> RAW DATA:
—————
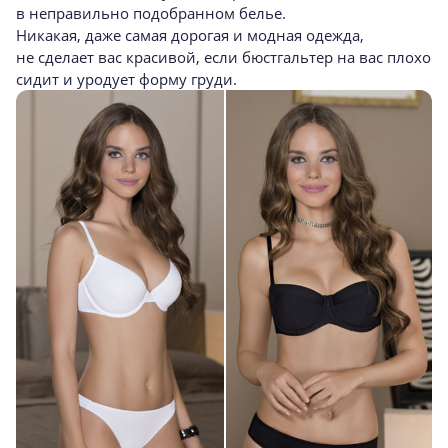
в неправильно подобранном белье.
Никакая, даже самая дорогая и модная одежда,
не сделает вас красивой, если бюстгальтер на вас плохо
сидит и уродует форму груди.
—————
> WHAT THE TASK ASKS:
Copy exactly the lines that run from the one containing "Никакая, даже самая" to the last line of the listing, both included, and nothing more.

> ANSWER TO THE EXERCISE:
Никакая, даже самая дорогая и модная одежда,
не сделает вас красивой, если бюстгальтер на вас плохо
сидит и уродует форму груди.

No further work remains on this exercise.